Es geht nicht um die Reife, sondern darum, dass $Kind max 4 Stunden/Tag am Rechner ist, sich dies aber beliebig einteilen kann.

Daher darf $Kind das nicht herausfinden, da sonst die ganze Kontrolle weg ist.

Aber wenn man das Skript nicht lesbar für $Kind macht, sollte alles gut sein.

Ich halte die Idee für super, dann noch per xosd alle 5 Min die verbleibende Zeit ausgeben lassen bzw dauerhaft oben rechts in der Ecke und it's perfect  :Wink: 

Tobi

----------

## TheSmallOne

 *Evildad wrote:*   

> Also prinzipiell sollte es nur den Zugriff auf das Internet beschränken.
> 
> Und hierbei nicht nur den Zugriff via Browser sondern jeglichen Traffic (Pidgin, Games, etc..)

 

Hm, da würde ich doch sagen, dass man am besten nach einer bestimmten Zeit einfach das Netzwerk-Interface abschaltet.

Wobei sich mir natürlich schon die Frage stellt, inwiefern es überhaupt etwas bringt, wenn das Kind nur eine bestimmte Zeitdauer ins Internet darf, aber ansonsten den ganzen Tag lang am PC sitzen kann.

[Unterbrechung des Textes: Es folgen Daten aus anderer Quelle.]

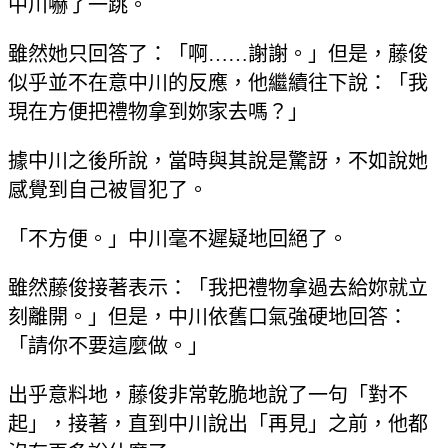
中川嚇了一跳。
雖然她只回答了：「啊……謝謝。」但是，藤俊
似乎並不在意中川的反應，他繼續往下說：「我
現在方便把禮物拿到妳家去嗎？」
據中川之後所說，當時與其說是驚訝，不如說她
感覺到自己被冒犯了。
「不方便。」中川毫不遲疑地回絕了。
雖然藤俊接著表示：「我把禮物拿過去給妳就立
刻離開。」但是，中川依舊口氣強硬地回答：
「請你不要這麼做。」
出乎意料地，藤俊非常乾脆地說了一句「對不
起」，接著，直到中川說出「再見」之前，他都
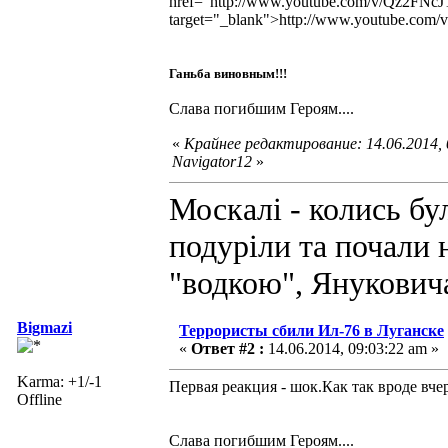
href="http://www.youtube.com/v/Qz2FN
target="_blank">http://www.youtube.c
Ганьба виновным!!!
Слава погибшим Героям....
«
Крайнее редактирование: 14.06.2014,
Navigator12
»
Москалі - колись бул
подуріли та почали н
"водкою", Януковича
Bigmazi
Террористы сбили Ил-76 в Луганске
«
Ответ #2 :
14.06.2014, 09:03:22 am »
Karma: +1/-1
Первая реакция - шок.Как
Offline
Слава погибшим Героям....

Ich hätte in meiner Kindheit dann die "restliche" Zeit damit verbracht irgendwas am PC zu spielen.

----------

## ph03n1x

 *TheSmallOne wrote:*   

> Ich hätte in meiner Kindheit dann die "restliche" Zeit damit verbracht irgendwas am PC zu spielen.

 

Haha, wir haben das wochenendweise gemacht. Immer zu dem Freund wo die Eltern nicht zu Hause waren gamen gegangen, C64 rules  :Wink: 

----------

## Evildad

HI, 

danke erstmal für die rege Beteiligung   :Very Happy: 

Es geht hier nicht um die 100 prozentige Kontrolle, denn die ist wenn das Kind nicht völlig auf den Kopf gefallen ist zu umgehen.

Das ist auch gar nicht der Ansatz...

Die Idee mit dem Credit File scheint jetzt auf den ersten Blick eine sehr sinnvolle Idee zu sein.

Ich glaub das sollte ich mal näher anschauen und versuchen es umzusetzen   :Exclamation: 

€dit: Achja eins noch. Die Wahrscheinlicheit, dass Eltern in der heutigen Zeit hinter Ihren Kindern stehen wenn diese stundenlang online sind, halte ich doch eher für sehr utopisch...

----------

## tamiko

Zur Idee von Finswimmer:

Man könnte das Skript doch alternativ auch mit Sticky-Bit (unter Root, oder anderem priviligierten Benutzer, der sudo verwenden darf) ausführen.

Dann kann man sich die "Unsicherheit" über sudo sparen.

Wie für alle Programme/Skripte mit setuid-Bit sollte das Skript natürlich nicht lesbar oder editierbar für andere sein  :Very Happy: 

----------